On Sat, Apr 29, 2017 at 6:44 AM, Edward Burns <edward.burns_at_oracle.com> wrote:
>>>>>> On Wed, 26 Apr 2017 08:52:13 +1000, Stuart Douglas <sdouglas_at_redhat.com> said:
>
> SD> If we do want to clarify anything here (which I am not convinced is
> SD> nessesary) IMHO we should state exactly what this affects, namely:
> SD> - The reader returned from getReader() will decode into this charset
> SD> - Request parameters from a post body will be decoded into this
> SD> charset after they have been parsed from the request
>
>>>>>> On Wed, 26 Apr 2017 11:08:19 +0100, Mark Thomas <markt_at_apache.org> said:
>
> MT> +1
>
> MT> The problem is that without the character encoding the server is left to
> MT> guess which encoding was used to convert the non US-ASCII characters
> MT> into %nn values.
>
> I know I said this was fine, but after re-reading the HTML5 section
> Mr.

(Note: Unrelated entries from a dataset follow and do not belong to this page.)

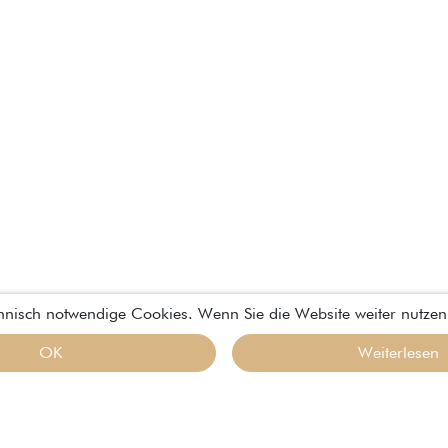
chnisch notwendige Cookies. Wenn Sie die Website weiter nutzen
OK
Weiterlesen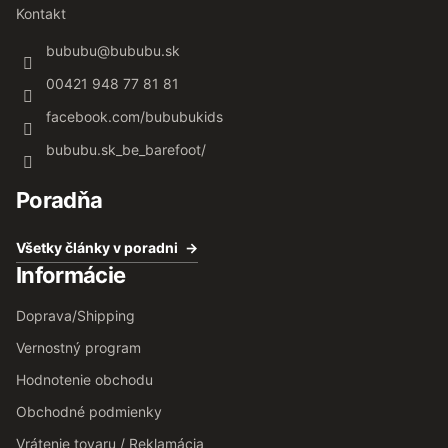
Kontakt
bububu
@
bububu.sk
00421 948 77 81 81
facebook.com/bububukids
bububu.sk_be_barefoot/
Poradňa
Všetky články v poradni
Informácie
Doprava/Shipping
Vernostný program
Hodnotenie obchodu
Obchodné podmienky
Vrátenie tovaru / Reklamácia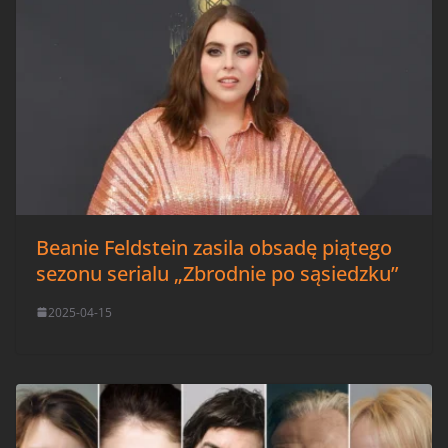
Beanie Feldstein zasila obsadę piątego
sezonu serialu „Zbrodnie po sąsiedzku”
2025-04-15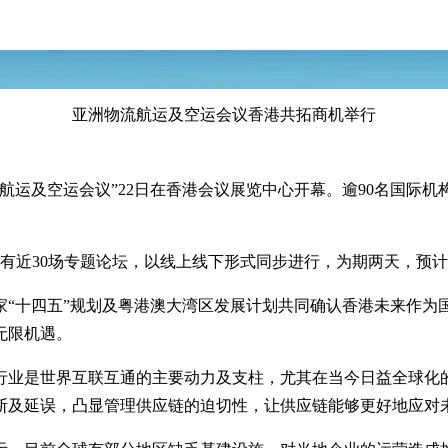
亚洲物流航运及空运会议香港共拓商机举行
流航运及空运会议”22日在香港会议展览中心开幕。逾90名国际
有近30场专题论坛，以线上线下形式同步进行，为期两天，预计吸
十四五”规划及粤港澳大湾区发展计划共同确认香港未来作为
无限机遇。
业是世界互联互通的主要动力及支柱，尤其在当今日益全球化的
断及延误，凸显管理供应链的迫切性，让供应链能够更好地应对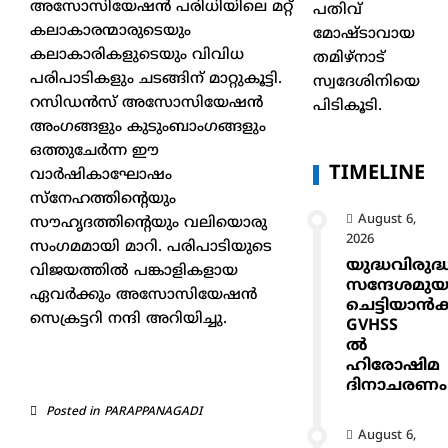
അസോസിയേഷൻ പരിധിയിലെ മറ്റ്
പതിവ്
കലാകാരന്മാരുടെയും
മോഷ്ടാവായ
കലാകാരികളുടെയും വിവിധ
തമിഴ്നാട്
പരിപാടികളും ചടങ്ങിന് മാറ്റുകൂട്ടി.
സ്വദേശിനിയെ
റസിഡൻസ് അസോസിയേഷൻ
പിടികൂടി.
അംഗങ്ങളും കുടുംബാംഗങ്ങളും
ഒത്തുചേർന്ന ഈ
TIMELINE
വാർഷികാഘോഷം
സ്നേഹത്തിന്റെയും
August 6,
സൗഹൃദത്തിന്റെയും വലിയൊരു
2026
സംഗമമായി മാറി. പരിപാടിയുടെ
യുദ്ധവിരുദ്
വിജയത്തിൽ പങ്കാളികളായ
സന്ദേശമുയ
ഏവർക്കും അസോസിയേഷൻ
ചെട്ടിയാ
സെക്രട്ടറി നന്ദി അറിയിച്ചു.
GVHSS
ൽ
ഹിരോഷിമ
ദിനാചരണം
Posted in
PARAPPANAGADI
August 6,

Reschke quotes
> <https://www.w3.org/TR/html5/forms.html#application/x-www-form-urlencoded-encoding-algorithm>
> I don't agree with your saying that the server is left to guess. The
> whole application/x-www-form-urlencoded encoding algorithm, with items
> 4.5, 4.5.2 and 5 in particular, very clearly states that everything will
> be in US-ASCII, including the %nn. There will be no non-USASCII
> characters if that algorithm is correctly used to produce the bytes sent
> to the server.

Yes, however the form data parser still needs to handle the percent
encoded values, and to do that we need to know which charset to decode
them to. The alternative would be to return the percent encoded values
to the user, which would be a breaking change that would cause a lot
of problems for existing applications.

>
> MT> How about something along these lines:
>
> MT> "Currently, many browsers do not send a char encoding
>
> [...]
>
> MT> null from the getCharacterEncoding method."
>
>>>>>> On Wed, 26 Apr 2017 14:17:11 -0700, Edward Burns <edward.burns_at_oracle.com> said:
>
> EB> This is fine with me.
>
> Yes, I know I said it was fine, but I have changed my position. I am no
> longer fine with it.
>
>>>>>> On Thu, 27 Apr 2017 07:46:45 +1000, Stuart Douglas <sdouglas_at_redhat.com> said:
>
> SD> I think this needs to be clarified. Does it return null:
>
> SD> 1) If the encoding defaults to ISO-8859-1 because nothing was specified
> SD> or
> SD> 2) If the client did not send a character encoding
>
> My interpretation of the existing text is 2).
>
> SD> "the failure of the client to send a character encoding, the container
> SD> returns null" implies that this is option 2), however I don't think
> SD> this is explicitly made clear, as the "in this case" appears to be
> SD> referring to the previous sentence which talks about defaulting to
> SD> ISO-8859-1.
>
> Given my reconsideration of Mark's proposal, I'm going to take another
> stab at the text, based on my initial attempt from Tuesday and trying to
> incorporate something from Mark's
>
> PROPOSAL:
>
> Modify the "very misleading" text to be the following:
>
> Spec3.12> "Currently, many browsers do not send a char encoding
> Spec3.12> qualifier with the Content-Type header, leaving open the
> Spec3.12> determination of the character encoding for reading HTTP
> Spec3.12> requests.
>
> In the absence of a char encoding qualifier, if the Content-Type is
> application/x-www-form-urlencoded, the default encoding the container
> uses to create the request reader and parse POST data must be US-ASCII.
> For any other Content-Type, if none has been specified by the client
> request, web application or container vendor specific configuration (for
> all web applications in the container), the
>
> Spec3.12> default encoding of a request the container uses to create the
> Spec3.12> request reader and parse POST data must be ISO-8859-1.
>
> However, in order to indicate to the developer the absence of a char
> encoding qualifier, the container must return null from the
> getCharacterEncoding method."

This is wrong. Just because the response itself if US-ASCII the actual
values can be decoded into a different charset, which AFAIK all
servlet containers currently do and users expect to work.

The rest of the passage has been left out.